Evolutionary: Whistler, Darwin, and the Peacock Room

Harmony in Blue and Gold: The Peacock Room
Harmony in Blue and Gold: The Peacock Room

James McNeill Whistler’s Peacock Room (1876–77) triggered a famous clash between the artist and his patron, Frederick Leyland. In the 1870s, though, peacocks were ruffling feathers all over Britain, prompted in part by Charles Darwin’s On the Origin of Species (1859). Critics of Darwin’s theory of evolution by natural selection pointed out that male birds’ showy plumage makes them easy targets for predators. If evolution by natural selection was valid, how could such a hindrance as a peacock’s train possibly have arisen, much less persisted?
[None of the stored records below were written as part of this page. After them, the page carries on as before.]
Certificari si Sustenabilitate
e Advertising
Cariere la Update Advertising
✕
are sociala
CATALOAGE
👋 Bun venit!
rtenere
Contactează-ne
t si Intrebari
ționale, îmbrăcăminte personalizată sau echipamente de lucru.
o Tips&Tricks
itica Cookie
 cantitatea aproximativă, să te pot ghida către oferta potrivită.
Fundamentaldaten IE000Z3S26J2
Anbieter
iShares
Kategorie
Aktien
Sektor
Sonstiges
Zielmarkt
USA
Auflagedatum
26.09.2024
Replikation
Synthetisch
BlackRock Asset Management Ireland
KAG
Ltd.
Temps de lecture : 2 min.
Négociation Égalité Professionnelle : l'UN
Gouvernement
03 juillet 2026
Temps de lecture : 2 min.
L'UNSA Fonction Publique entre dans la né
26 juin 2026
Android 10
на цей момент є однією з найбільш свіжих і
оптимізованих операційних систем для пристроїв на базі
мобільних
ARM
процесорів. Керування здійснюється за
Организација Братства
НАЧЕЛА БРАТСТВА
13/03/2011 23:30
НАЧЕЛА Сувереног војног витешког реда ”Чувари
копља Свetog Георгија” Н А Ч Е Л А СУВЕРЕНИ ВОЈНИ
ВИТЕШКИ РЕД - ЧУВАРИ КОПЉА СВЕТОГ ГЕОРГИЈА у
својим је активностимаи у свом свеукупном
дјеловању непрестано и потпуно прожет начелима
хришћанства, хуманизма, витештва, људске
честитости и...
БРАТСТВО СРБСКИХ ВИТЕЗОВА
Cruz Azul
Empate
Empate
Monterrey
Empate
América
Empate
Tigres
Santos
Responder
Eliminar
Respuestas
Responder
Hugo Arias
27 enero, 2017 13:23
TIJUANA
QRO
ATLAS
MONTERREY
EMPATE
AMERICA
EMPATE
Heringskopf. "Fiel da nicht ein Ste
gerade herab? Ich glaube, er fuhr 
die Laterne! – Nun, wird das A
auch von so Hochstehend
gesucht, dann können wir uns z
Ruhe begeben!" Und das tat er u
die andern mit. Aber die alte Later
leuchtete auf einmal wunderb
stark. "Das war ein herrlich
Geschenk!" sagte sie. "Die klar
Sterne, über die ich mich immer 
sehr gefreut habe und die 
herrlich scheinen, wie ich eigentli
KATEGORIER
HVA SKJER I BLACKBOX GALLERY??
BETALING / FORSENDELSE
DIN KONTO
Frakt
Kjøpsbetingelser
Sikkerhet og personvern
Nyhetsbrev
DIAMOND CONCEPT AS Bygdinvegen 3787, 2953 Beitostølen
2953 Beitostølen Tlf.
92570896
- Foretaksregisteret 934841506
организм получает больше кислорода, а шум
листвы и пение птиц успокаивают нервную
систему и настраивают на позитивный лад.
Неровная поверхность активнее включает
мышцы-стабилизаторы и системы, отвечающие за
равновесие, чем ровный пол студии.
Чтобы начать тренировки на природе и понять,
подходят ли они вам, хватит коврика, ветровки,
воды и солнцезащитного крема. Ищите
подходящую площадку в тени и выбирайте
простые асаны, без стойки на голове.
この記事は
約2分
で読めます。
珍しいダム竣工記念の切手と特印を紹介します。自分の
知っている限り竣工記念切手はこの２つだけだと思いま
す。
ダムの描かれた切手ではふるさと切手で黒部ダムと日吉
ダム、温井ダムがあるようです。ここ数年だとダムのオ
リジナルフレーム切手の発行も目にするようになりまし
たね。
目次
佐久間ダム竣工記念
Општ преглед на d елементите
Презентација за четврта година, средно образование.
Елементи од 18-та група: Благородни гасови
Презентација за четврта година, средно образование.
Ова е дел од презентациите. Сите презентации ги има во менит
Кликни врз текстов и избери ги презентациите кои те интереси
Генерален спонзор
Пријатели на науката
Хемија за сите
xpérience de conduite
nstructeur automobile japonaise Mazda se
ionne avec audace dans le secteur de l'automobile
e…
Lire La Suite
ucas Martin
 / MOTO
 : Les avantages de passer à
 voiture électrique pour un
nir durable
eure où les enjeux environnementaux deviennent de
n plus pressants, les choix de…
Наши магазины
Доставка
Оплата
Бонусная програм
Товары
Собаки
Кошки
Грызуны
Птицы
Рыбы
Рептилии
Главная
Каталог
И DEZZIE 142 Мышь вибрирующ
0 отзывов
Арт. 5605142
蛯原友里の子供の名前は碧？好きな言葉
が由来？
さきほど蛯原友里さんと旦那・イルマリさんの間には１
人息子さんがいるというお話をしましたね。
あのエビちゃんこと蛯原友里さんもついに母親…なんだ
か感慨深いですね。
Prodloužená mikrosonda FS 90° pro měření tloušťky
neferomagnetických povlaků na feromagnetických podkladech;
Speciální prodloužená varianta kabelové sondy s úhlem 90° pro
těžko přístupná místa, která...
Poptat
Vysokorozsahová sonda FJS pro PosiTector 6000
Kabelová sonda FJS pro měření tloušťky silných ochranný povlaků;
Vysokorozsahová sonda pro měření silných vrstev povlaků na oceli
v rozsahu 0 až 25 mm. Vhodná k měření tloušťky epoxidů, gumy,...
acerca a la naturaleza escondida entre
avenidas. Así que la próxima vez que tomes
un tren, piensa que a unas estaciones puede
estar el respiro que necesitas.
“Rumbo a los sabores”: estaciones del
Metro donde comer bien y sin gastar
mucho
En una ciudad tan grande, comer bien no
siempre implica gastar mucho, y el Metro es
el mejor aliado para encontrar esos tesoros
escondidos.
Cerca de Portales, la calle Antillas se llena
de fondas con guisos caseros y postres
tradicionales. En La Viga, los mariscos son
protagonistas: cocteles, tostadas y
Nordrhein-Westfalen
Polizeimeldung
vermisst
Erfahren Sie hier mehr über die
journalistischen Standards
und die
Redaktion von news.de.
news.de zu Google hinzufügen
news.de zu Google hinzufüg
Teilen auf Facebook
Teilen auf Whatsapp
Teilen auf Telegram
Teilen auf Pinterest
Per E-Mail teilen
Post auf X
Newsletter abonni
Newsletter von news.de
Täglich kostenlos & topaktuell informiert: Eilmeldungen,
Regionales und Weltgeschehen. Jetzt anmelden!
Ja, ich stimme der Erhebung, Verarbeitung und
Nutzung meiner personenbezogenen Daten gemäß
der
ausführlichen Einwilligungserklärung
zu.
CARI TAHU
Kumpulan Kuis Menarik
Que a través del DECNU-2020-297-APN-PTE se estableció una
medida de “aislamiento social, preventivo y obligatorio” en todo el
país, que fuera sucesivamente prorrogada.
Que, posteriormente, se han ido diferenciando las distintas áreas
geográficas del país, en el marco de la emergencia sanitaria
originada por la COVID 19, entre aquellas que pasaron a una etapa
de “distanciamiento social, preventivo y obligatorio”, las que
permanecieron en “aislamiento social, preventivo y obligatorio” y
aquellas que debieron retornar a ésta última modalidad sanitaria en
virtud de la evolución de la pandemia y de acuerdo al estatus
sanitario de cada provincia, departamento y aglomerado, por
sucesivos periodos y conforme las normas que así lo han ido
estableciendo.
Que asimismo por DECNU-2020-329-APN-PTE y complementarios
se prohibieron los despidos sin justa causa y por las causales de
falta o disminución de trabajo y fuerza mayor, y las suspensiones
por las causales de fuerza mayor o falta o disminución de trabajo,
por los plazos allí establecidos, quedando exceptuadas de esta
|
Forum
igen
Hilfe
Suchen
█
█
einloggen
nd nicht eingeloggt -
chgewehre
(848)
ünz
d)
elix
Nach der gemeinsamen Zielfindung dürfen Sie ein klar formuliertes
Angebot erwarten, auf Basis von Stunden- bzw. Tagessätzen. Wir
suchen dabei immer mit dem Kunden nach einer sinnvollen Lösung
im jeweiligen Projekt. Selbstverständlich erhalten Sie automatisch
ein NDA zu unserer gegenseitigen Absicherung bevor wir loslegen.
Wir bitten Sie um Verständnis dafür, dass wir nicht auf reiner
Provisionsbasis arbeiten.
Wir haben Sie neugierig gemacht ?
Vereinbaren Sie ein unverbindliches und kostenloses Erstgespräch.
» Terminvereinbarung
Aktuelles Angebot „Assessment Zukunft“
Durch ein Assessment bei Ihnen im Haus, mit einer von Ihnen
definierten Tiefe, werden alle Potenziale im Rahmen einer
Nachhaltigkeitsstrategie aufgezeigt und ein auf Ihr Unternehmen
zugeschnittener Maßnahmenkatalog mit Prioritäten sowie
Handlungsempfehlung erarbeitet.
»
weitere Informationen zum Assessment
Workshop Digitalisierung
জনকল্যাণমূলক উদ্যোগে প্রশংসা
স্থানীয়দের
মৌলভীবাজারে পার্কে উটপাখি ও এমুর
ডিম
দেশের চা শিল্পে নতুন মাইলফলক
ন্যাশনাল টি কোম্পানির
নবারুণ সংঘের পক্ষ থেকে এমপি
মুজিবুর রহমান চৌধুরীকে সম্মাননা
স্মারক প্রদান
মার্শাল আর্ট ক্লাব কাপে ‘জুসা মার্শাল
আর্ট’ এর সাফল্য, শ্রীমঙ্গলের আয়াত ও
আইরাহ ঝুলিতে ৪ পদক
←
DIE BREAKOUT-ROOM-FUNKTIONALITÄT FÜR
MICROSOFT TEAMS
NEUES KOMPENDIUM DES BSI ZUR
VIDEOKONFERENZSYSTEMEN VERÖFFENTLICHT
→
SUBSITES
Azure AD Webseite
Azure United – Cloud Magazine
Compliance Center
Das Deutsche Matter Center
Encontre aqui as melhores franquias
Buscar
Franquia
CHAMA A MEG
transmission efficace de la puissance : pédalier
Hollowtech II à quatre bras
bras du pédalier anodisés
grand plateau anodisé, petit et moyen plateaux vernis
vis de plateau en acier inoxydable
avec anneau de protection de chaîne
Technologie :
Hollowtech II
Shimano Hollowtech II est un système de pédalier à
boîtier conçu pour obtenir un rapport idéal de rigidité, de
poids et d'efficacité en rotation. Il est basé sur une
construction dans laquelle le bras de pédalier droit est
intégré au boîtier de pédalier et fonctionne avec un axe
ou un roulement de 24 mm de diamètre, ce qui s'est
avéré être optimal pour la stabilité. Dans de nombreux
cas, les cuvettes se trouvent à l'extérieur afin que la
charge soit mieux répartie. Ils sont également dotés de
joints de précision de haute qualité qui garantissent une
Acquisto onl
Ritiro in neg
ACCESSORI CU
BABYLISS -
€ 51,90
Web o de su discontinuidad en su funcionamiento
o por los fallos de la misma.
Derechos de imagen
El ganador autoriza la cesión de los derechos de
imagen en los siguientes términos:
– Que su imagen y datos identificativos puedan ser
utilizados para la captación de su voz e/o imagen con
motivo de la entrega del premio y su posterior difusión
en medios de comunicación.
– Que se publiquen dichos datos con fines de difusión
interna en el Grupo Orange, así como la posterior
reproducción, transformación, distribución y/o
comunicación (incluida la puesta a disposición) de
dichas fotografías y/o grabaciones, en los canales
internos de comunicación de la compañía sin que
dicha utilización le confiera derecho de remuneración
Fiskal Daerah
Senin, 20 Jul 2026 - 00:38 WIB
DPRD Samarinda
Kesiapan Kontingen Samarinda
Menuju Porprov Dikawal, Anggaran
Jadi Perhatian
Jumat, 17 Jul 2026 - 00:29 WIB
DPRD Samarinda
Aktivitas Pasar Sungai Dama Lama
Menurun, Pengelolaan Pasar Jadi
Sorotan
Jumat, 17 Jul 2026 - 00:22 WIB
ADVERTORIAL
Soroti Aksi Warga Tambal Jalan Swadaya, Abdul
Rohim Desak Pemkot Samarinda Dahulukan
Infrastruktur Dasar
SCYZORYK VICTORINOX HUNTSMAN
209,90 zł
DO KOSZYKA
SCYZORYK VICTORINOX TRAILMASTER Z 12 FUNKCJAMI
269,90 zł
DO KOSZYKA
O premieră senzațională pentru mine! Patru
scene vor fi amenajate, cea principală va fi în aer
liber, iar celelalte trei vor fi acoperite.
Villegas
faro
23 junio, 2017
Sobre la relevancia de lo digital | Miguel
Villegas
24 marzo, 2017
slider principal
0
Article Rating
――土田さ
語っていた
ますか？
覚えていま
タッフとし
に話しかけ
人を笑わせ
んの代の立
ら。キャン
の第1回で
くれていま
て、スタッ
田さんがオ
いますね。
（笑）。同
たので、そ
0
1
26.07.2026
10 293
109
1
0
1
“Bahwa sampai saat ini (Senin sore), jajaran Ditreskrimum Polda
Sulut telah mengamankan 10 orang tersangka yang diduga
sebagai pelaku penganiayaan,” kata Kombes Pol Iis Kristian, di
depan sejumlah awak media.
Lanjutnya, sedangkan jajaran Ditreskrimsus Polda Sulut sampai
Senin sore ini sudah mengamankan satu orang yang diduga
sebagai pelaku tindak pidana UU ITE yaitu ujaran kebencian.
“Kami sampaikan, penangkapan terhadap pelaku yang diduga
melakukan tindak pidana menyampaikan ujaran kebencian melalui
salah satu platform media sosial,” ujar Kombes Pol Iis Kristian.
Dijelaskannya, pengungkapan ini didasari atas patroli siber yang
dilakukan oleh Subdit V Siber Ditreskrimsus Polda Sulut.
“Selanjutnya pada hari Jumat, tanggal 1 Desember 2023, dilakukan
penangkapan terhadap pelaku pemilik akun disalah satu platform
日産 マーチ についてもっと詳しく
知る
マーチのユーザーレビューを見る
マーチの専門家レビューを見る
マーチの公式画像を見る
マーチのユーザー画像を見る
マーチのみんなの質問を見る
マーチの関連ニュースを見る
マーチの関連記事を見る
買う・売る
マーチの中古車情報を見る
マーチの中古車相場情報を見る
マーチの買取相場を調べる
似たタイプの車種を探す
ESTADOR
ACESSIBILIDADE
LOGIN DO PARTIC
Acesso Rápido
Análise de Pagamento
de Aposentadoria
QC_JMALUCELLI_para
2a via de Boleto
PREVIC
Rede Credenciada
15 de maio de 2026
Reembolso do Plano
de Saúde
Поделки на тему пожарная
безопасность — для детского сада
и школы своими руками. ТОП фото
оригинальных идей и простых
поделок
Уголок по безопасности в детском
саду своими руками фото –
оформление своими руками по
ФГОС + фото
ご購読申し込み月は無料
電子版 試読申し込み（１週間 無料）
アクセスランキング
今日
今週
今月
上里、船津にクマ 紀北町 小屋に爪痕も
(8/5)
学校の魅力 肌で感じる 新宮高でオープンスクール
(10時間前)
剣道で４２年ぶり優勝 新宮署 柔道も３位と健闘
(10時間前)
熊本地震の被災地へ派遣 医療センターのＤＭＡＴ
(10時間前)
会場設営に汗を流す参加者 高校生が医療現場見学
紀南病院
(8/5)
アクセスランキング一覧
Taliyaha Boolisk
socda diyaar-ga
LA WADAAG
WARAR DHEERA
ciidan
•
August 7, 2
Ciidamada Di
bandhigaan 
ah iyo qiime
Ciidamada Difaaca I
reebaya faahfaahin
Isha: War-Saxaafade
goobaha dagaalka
This conundrum troubled Darwin, who confided to a fellow naturalist, “The sight of a feather in a peacock’s tail, whenever I gaze at it, makes me sick!” But by 1871, he had developed a corollary theory of sexual selection, which explained that conspicuous variations in males make them irresistible, improving reproductive rates and offsetting any potential handicap or hazard. The peacock’s train thus evolved from generations of peahens selecting ever-more-gorgeous mates.

Particularly shocking to Victorians was Darwin’s suggestion that the appreciation of beauty is not a uniquely human quality. Debates over the origins and purpose of beauty played out among scientists, artists, and the public throughout the 1870s.

Scholars have long noted Whistler’s multiple sources of inspiration in the Peacock Room: Japanese peacock imagery; Western traditions associating the bird with beauty, luxury, and excess; and the vogue for peacocks and their feathers among Whistler’s fellow avant-garde artists. I believe that we can also look at the room through a Darwinian lens. For instance, the peacocks on the shutters play with and against Darwin’s assertion that male peafowl display their trains to attract females—or fight each other for the same purpose. The birds on the flanking shutters “display” with no hens in sight; in the central shutter, two males sit side by side, contemplating the beauty of the full moon. The shutters celebrate aesthetic delight without any reference to reproduction—indeed, without any possibility of it.

Peacock Room shutters

Peacocks do confront each other on the room’s south wall, in the mural Art and Money, pictured at top. But here, the angry bird (a caricature of Leyland, Whistler’s parsimonious patron) fights for his money, not a mate. The scene becomes ironic only in light of Darwin’s evolutionist explanation for clashes between peacocks. Behavior that Darwin attributed to the reproductive drive is here misdirected toward maintaining personal wealth. The Leyland-peacock hoards rather than disseminates, stifling rather than multiplying the (pro)creative power of art.